Financial statements will typically contain at a minimum: a balance sheet, profit and loss statement and cashflow.
The Balance Sheet
The balance sheet comprises three components: assets, liabilities and equity.
Cash in the bank account is not necessarily a significant positive to the bank. A bank account is highly liquid and can fluctuate from week to week. On the other hand, tangible, illiquid assets such as property or land create a very healthy balance sheet and are highly valued by banks.
- Stock (inventory) and debtors (accounts receivable) are assets that will often provide security to enable bank finance but, whilst the dollar value is important, the bank will look closely at the quality of the assets.
- Excessively outstanding debtors and unsecured loans to associates or related parties in the assets section will have minimal value, as they will most likely be viewed as uncollectible if the bank forecloses on the loan.
Basically, the fewer liabilities on your balance sheet the better:
- Debt in the balance sheet secured against specific assets usually means that these liabilities are effectively cancelling each other out.
- Large creditors (accounts payable), particularly those greater than thirty days or outside trading terms, will generally be viewed unfavourably.
- Banks will scrutinise all statutory obligations such as tax debt, superannuation, payroll tax and work cover to ensure they are up to date.
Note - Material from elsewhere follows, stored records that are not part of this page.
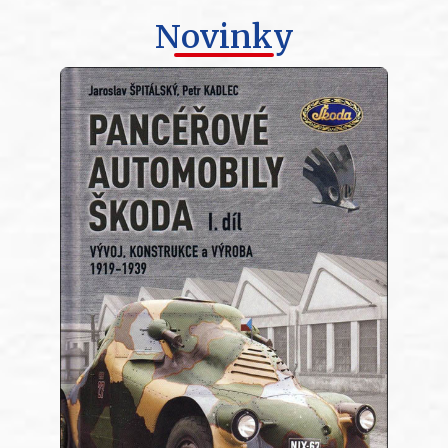
Novinky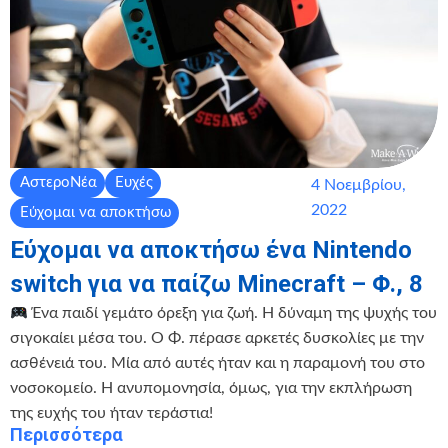
ΑστεροΝέα
Ευχές
4 Νοεμβρίου,
2022
Εύχομαι να αποκτήσω
Εύχομαι να αποκτήσω ένα Nintendo
switch για να παίζω Minecraft – Φ., 8
Ένα παιδί γεμάτο όρεξη για ζωή. Η δύναμη της ψυχής του
σιγοκαίει μέσα του. Ο Φ. πέρασε αρκετές δυσκολίες με την
ασθένειά του. Μία από αυτές ήταν και η παραμονή του στο
νοσοκομείο. Η ανυπομονησία, όμως, για την εκπλήρωση
της ευχής του ήταν τεράστια!
Περισσότερα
- Unsecured loans or related party loans in the liability section are viewed positively by the bank. These loans represent capital injected or profits left behind in the business and indicate that the business is fully or partially self-funded.
The greater equity the better. Equity or shareholders’ funds represent capital injected into the business and/or profit retained to fund and build assets. This will be viewed positively by the bank.
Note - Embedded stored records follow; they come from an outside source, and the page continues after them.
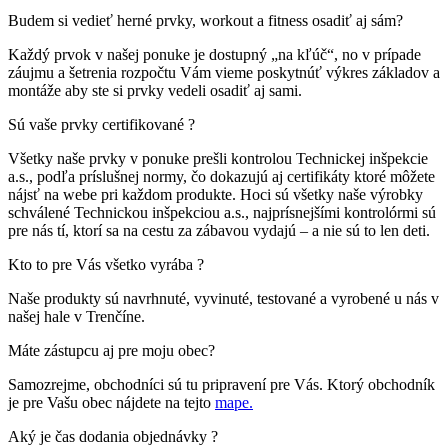
Budem si vedieť herné prvky, workout a fitness osadiť aj sám?
Každý prvok v našej ponuke je dostupný „na kľúč“, no v prípade
záujmu a šetrenia rozpočtu Vám vieme poskytnúť výkres základov a
montáže aby ste si prvky vedeli osadiť aj sami.
Sú vaše prvky certifikované ?
Všetky naše prvky v ponuke prešli kontrolou Technickej inšpekcie
a.s., podľa príslušnej normy, čo dokazujú aj certifikáty ktoré môžete
nájsť na webe pri každom produkte. Hoci sú všetky naše výrobky
schválené Technickou inšpekciou a.s., najprísnejšími kontrolórmi sú
pre nás tí, ktorí sa na cestu za zábavou vydajú – a nie sú to len deti.
Kto to pre Vás všetko vyrába ?
Naše produkty sú navrhnuté, vyvinuté, testované a vyrobené u nás v
našej hale v Trenčíne.
Máte zástupcu aj pre moju obec?
Samozrejme, obchodníci sú tu pripravení pre Vás. Ktorý obchodník
je pre Vašu obec nájdete na tejto
mape.
Aký je čas dodania objednávky ?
Negative equity would suggest that liabilities exceed assets and would be a cause for concern. In fact, unless the directors/shareholders or beneficiaries have subordinated loans under liabilities, this may be a significant concern for the solvency of the business.
When it comes to the balance sheet, strong cashflow and sustained profits are good indicators, but a bank will closely scrutinise the report. They will assess the business’ strength and the asset coverage of the funds lent to ensure that the business can repay the bank.
Profit and loss statement
Financial institutions will typically want a minimum of the last two-to-three years’ profit and loss.
Whilst strong profits are a good indicator, the bank will often delve deeper into what is behind the profit result. Firstly, they will look at the fundamentals of the profit and loss statement considering items such as rent and wages relative to business turnover.
Banks often use data on industry benchmarks to assess expenses and overheads relative to comparative businesses. They will inspect the business’ gross margin, closing stock figures, sales and turnover and compare them to industry standards and comparable businesses.
They will also view whether revenue has been increasing in order to understand if the business has been growing or contracting over the previous few years. Declining revenues will often require an explanation whilst rapidly increasing turnover will be important to the bank in understanding funding requirements for the business’ growth prospects.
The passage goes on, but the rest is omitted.